▸ DATA RECORDS
▬▬▬▬▬▬▬▬▬▬

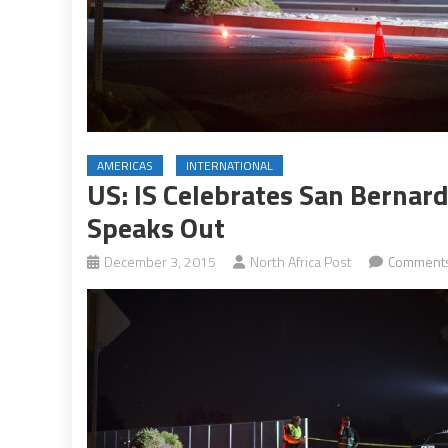
AMERICAS
INTERNATIONAL
US: IS Celebrates San Berna
Speaks Out
December 3, 2015
North Africa Post
Comments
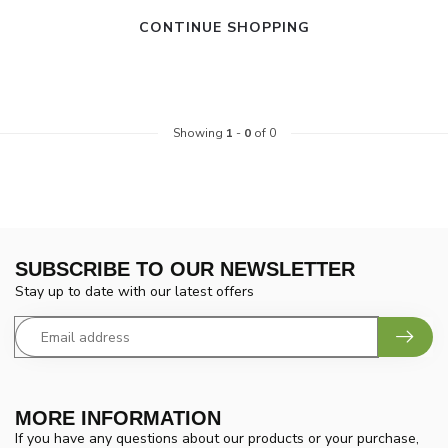
CONTINUE SHOPPING
Showing
1
-
0
of 0
SUBSCRIBE TO OUR NEWSLETTER
Stay up to date with our latest offers
MORE INFORMATION
If you have any questions about our products or your purchase,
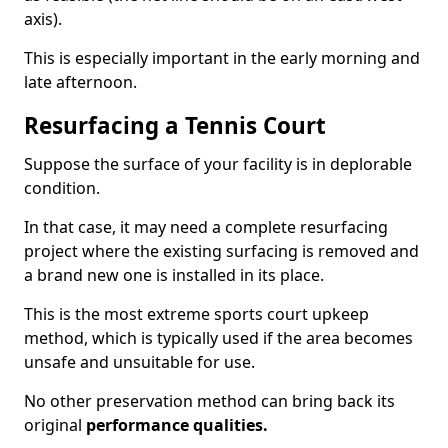
axis).
This is especially important in the early morning and
late afternoon.
Resurfacing a Tennis Court
Suppose the surface of your facility is in deplorable
condition.
In that case, it may need a complete resurfacing
project where the existing surfacing is removed and
a brand new one is installed in its place.
This is the most extreme sports court upkeep
method, which is typically used if the area becomes
unsafe and unsuitable for use.
No other preservation method can bring back its
original
performance qualities.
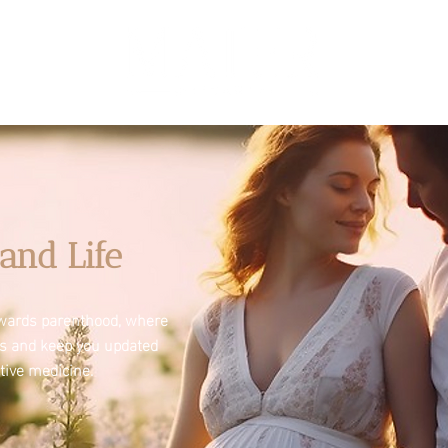
and Life
towards parenthood, where
es and keep you updated
tive medicine.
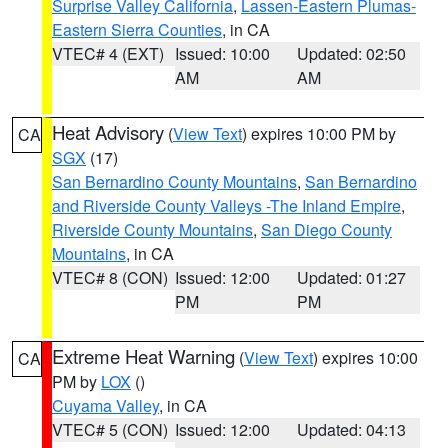
Surprise Valley California
,
Lassen-Eastern Plumas-
Eastern Sierra Counties
, in CA
VTEC# 4 (EXT)
Issued: 10:00
Updated: 02:50
AM
AM
Heat Advisory
(
View Text
) expires 10:00 PM by
CA
SGX
(17)
San Bernardino County Mountains
,
San Bernardino
and Riverside County Valleys -The Inland Empire
,
Riverside County Mountains
,
San Diego County
Mountains
, in CA
VTEC# 8 (CON)
Issued: 12:00
Updated: 01:27
PM
PM
Extreme Heat Warning
(
View Text
) expires 10:00
CA
PM by
LOX
()
Cuyama Valley
, in CA
VTEC# 5 (CON)
Issued: 12:00
Updated: 04:13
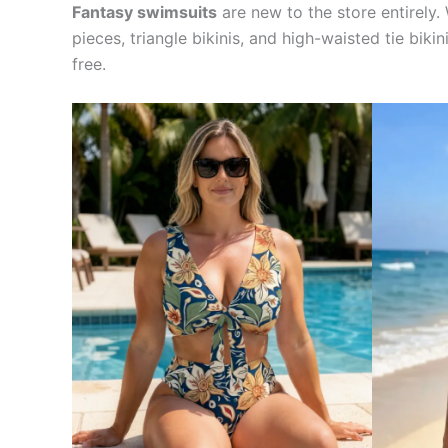
Fantasy swimsuits
are new to the store entirely. 
pieces, triangle bikinis, and high-waisted tie bik
free.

▬▬▬▬▬▬▬▬▬▬

▸ WHAT TO PRODUCE
Reproduce the listing above exactly, but skip the pictures.

▸ EXERCISE SOLUTION
AMERICAS
INTERNATIONAL
US: IS Celebrates San Berna
Speaks Out
December 3, 2015
North Africa Post
Comments
CONTINUE SHOPPING
Showing
1
-
0
of 0
SUBSCRIBE TO OUR NEWSLETTER
Stay up to date with our latest offers
MORE INFORMATION
If you have any questions about our products or your purchase,
axis).
This is especially important in the early morning and
late afternoon.
Resurfacing a Tennis Court
Suppose the surface of your facility is in deplorable
condition.
In that case, it may need a complete resurfacing
project where the existing surfacing is removed and
a brand new one is installed in its place.
This is the most extreme sports court upkeep
method, which is typically used if the area becomes
unsafe and unsuitable for use.
No other preservation method can bring back its
original
performance qualities.
and Life
towards parenthood, where
es and keep you updated
tive medicine.
Surprise Valley California
,
Lassen-Eastern Plumas-
Eastern Sierra Counties
, in CA
VTEC# 4 (EXT)
Issued: 10:00
Updated: 02:50
AM
AM
Heat Advisory
(
View Text
) expires 10:00 PM by
CA
SGX
(17)
San Bernardino County Mountains
,
San Bernardino
and Riverside County Valleys -The Inland Empire
,
Riverside County Mountains
,
San Diego County
Mountains
, in CA
VTEC# 8 (CON)
Issued: 12:00
Updated: 01:27
PM
PM
Extreme Heat Warning
(
View Text
) expires 10:00
CA
PM by
LOX
()
Cuyama Valley
, in CA
VTEC# 5 (CON)
Issued: 12:00
Updated: 04:13
Fantasy swimsuits
are new to the store entirely. 
pieces, triangle bikinis, and high-waisted tie bik
free.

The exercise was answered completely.